Is your child ready to learn to write letters? This is a question that not enough daycares, preschools, and kindergarten classes are asking. Instead, they are jumping into teaching letter writing to younger and younger kids. But the truth is, there is a developmental path to writing. When we start teaching writing to children so young, we ignore their natural, developmentally appropriate path. This often causes them to develop bad habits and poor handwriting.
Starting on the journey
At around 18 months old most toddlers discover crayons. They grip them in a fist—also called a fisted grasp—and scribble with big motions that involve moving the whole arm. Parents are often thrilled until they discover their child has scribbled on everything they own. Children this age scribble for the pure joy of making marks on things. They are not concerned about the finished product of their “art.”
There are actually better ways to encourage them to develop fine motor control than giving them crayons, which they aren’t ready to use. Almost all age-appropriate toys that a child can interact with at this age will help develop motor control that they need. A spoon is a more important thing to learn to grasp and manipulate than a crayon for children this age.
Building Control
Around age 2-2 ½ children start to experiment more with how to hold the crayon. They work on a palmar grasp—putting their fingers on the crayon, but keeping their wrist up and making slightly more controlled strokes. They may be able to imitate making a line and scribbling in circles.
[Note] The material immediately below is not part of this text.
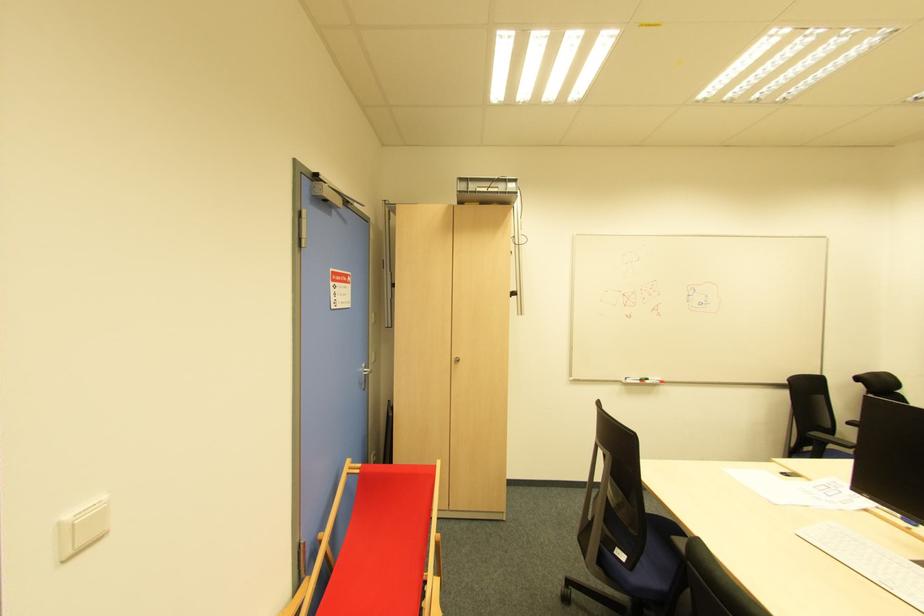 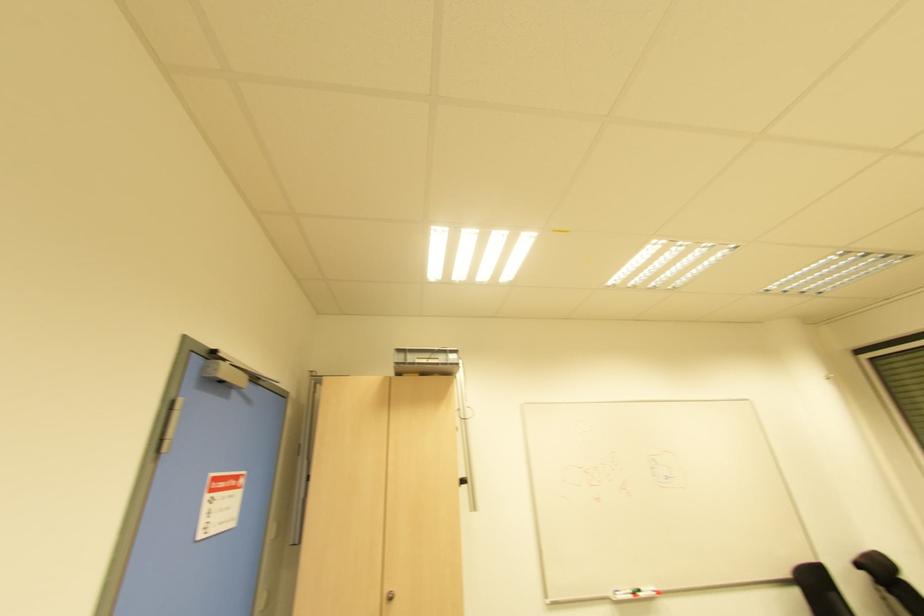 Question: The images are taken continuously from a first-person perspective. In which direction are you moving?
Children this age need to continue to build their finger control and hand strength. Activities like playing with small cars and blocks are good for this. And activities like finger painting help them learn to use just one finger at a time, which prepares them for a more mature grasp.
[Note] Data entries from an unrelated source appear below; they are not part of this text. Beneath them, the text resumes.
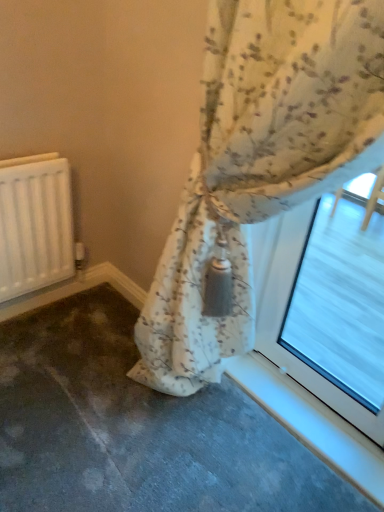 Question: Is white matte radiator at left not inside transparent glass at upper right?

Choices:
 (A) yes
 (B) no

Answer: (A)

Question: Considering the relative sizes of white matte radiator at left and transparent glass at upper right in the image provided, is white matte radiator at left wider than transparent glass at upper right?

Choices:
 (A) yes
 (B) no

Answer: (A)

Question: Is white matte radiator at left behind transparent glass at upper right?

Choices:
 (A) no
 (B) yes

Answer: (B)

Question: From a real-world perspective, is white matte radiator at left below transparent glass at upper right?

Choices:
 (A) yes
 (B) no

Answer: (A)

Question: From the image's perspective, is white matte radiator at left on top of transparent glass at upper right?

Choices:
 (A) no
 (B) yes

Answer: (B)

Question: Visually, is white matte radiator at left positioned to the left or to the right of transparent glass at upper right?

Choices:
 (A) left
 (B) right

Answer: (A)

Question: Relative to transparent glass at upper right, is white matte radiator at left in front or behind?

Choices:
 (A) front
 (B) behind

Answer: (B)

Question: Choose the correct answer: Is white matte radiator at left inside transparent glass at upper right or outside it?

Choices:
 (A) outside
 (B) inside

Answer: (A)

Question: Considering the positions of white matte radiator at left and transparent glass at upper right in the image, is white matte radiator at left wider or thinner than transparent glass at upper right?

Choices:
 (A) wide
 (B) thin

Answer: (A)

Question: In the image, is floral fabric curtain at center on the left side or the right side of transparent glass at upper right?

Choices:
 (A) right
 (B) left

Answer: (B)

Question: Is point [x=263, y=7] positioned closer to the camera than point [x=339, y=345]?

Choices:
 (A) farther
 (B) closer

Answer: (B)

Question: Is floral fabric curtain at center inside or outside of transparent glass at upper right?

Choices:
 (A) outside
 (B) inside

Answer: (A)

Question: From the image's perspective, is floral fabric curtain at center located above or below transparent glass at upper right?

Choices:
 (A) above
 (B) below

Answer: (A)

Question: Is transparent glass at upper right taller or shorter than floral fabric curtain at center?

Choices:
 (A) short
 (B) tall

Answer: (A)

Question: Looking at their shapes, would you say transparent glass at upper right is wider or thinner than floral fabric curtain at center?

Choices:
 (A) wide
 (B) thin

Answer: (B)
At ages 3 to 4, children develop a five-fingered grasp. In this grasp, the child puts their thumb and all their fingertips on the crayon or pencil. Having so many fingertips on the crayon gives the child more control of the crayon. At this stage, the child may be able to imitate making more controlled vertical and horizontal lines and may be able to draw a circle. They may make art with intention and attempt to draw simple people and objects when encouraged.
If you introduce handwriting at this stage, the child may become fixed on this grasp pattern and not be able to transition to the more mature tripod grasp. To help them develop a more mature grip, encourage them to paint, especially on upright surfaces like an easel.
Developing a Mature Grasp
Around age 5-6, children are ready to develop a mature grasp that they will use for writing. Generally, we encourage them to use a tripod grasp, placing the thumb and first 2 fingers on the pencil. The ring and pinky fingers curl in and rest on the paper with the wrist. There are other mature gasps, but the tripod is the one most often taught. Giving children very short crayons, chalk or rock crayons that are not big enough to place all 4 fingers on can be used to encourage this mature grasp pattern and strengthen the fingers.
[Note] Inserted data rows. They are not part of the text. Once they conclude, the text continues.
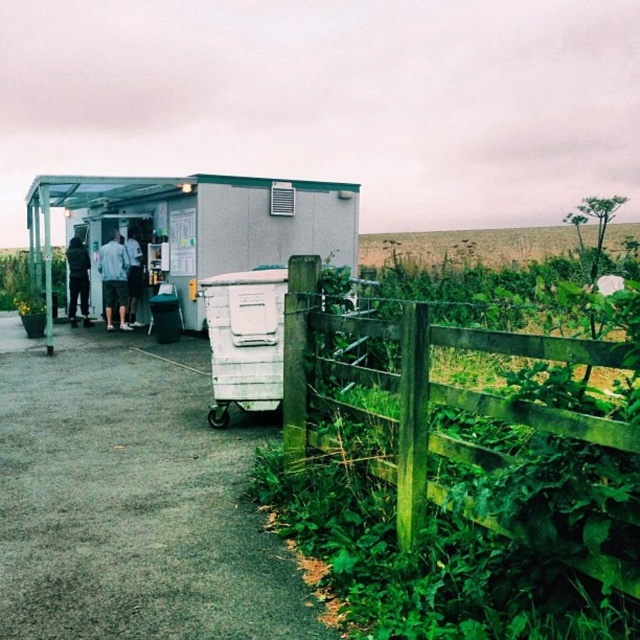 Who is higher up, green wooden fence at lower right or dark gray jacket at center?

dark gray jacket at center is higher up.

Is the position of green wooden fence at lower right less distant than that of dark gray jacket at center?

Yes.

Is point (410, 480) positioned in front of point (81, 244)?

That is True.

Where is `green wooden fence at lower right`? The image size is (640, 640). green wooden fence at lower right is located at coordinates (417, 392).

Who is positioned more to the right, white plastic trailer at lower right or white shirt at center?

white plastic trailer at lower right

Who is positioned more to the left, white plastic trailer at lower right or white shirt at center?

white shirt at center

I want to click on white plastic trailer at lower right, so click(x=244, y=339).

Does dark gray jacket at center have a smaller size compared to white shirt at center?

No.

Can you confirm if dark gray jacket at center is positioned below white shirt at center?

No, dark gray jacket at center is not below white shirt at center.

Does point (70, 244) come farther from viewer compared to point (140, 259)?

That is True.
This child is able to copy drawing a triangle and a square when shown how and can repeat that skill. They should be able to color with control, cut with scissors, and draw pictures of things that are recognizable instead of the scribbles of earlier stages. The child who can do all of these things is usually ready to start to learn to write letters and numbers.
Patience and Practice
It is important to realize that these skills may start to emerge at age 5, but many children don’t have them until age 6 or 7. Despite this, schools push children to write in grammatically correct sentences at 5, when they should instead be teaching handwriting in a very slow and steady way. If we teach handwriting when children are ready and don’t rush them, they can develop good handwriting habits they will have for the rest of their lives.
Children continue to develop fine motor control, grasp, and the skills needed for good handwriting for several more years. This is why schools used to wait to teach cursive writing until children were 8, 9, or 10 years old. By that age, the child has developed the hand-eye coordination needed for learning this more mature form of writing. Learning cursive also marked a step towards asking the child to write longer sentences and passages that they were not asked to do before.
In prior generations, “penmanship” was taught up until high school as students practiced their handwriting and kept improving it. This is why your grandmother has beautiful handwriting. It was a skill that she was not only taught but encouraged to practice.
Trusting The Process
Some children move through these stages more quickly and some more slowly. The age ranges above are rather long because these skills emerge differently in each child. If you are homeschooling and can set your own pace for teaching writing, it is important to allow your child’s development to come first and to teach writing when they are ready.
Many children also benefit from being taught to write slowly. Teaching each letter, one by one, so that children develop good handwriting habits is time well invested. All too often, children are instructed to start writing before they understand how to form letters. This leads to drawing the letters instead of writing them while using a strange grasp.
Children with developmental delays generally go through these stages much more slowly. They do still progress through the stages, given time and encouragement. Writing for them may take place much later. But if we keep in mind the stages they need to go through, they can get there too. Giving them plenty of opportunities to develop their grasp and hand strength will help them to eventually be able to write as well as their peers.
It is my dream that someday we have schools and daycares that follow child development. Schools that help our kids go through these stages appropriately. Instead of asking 3 and 4-year-olds to write, my hope is that they help children develop good gross and fine motor control—with activities like painting and using play dough—and leave the writing for when they are older.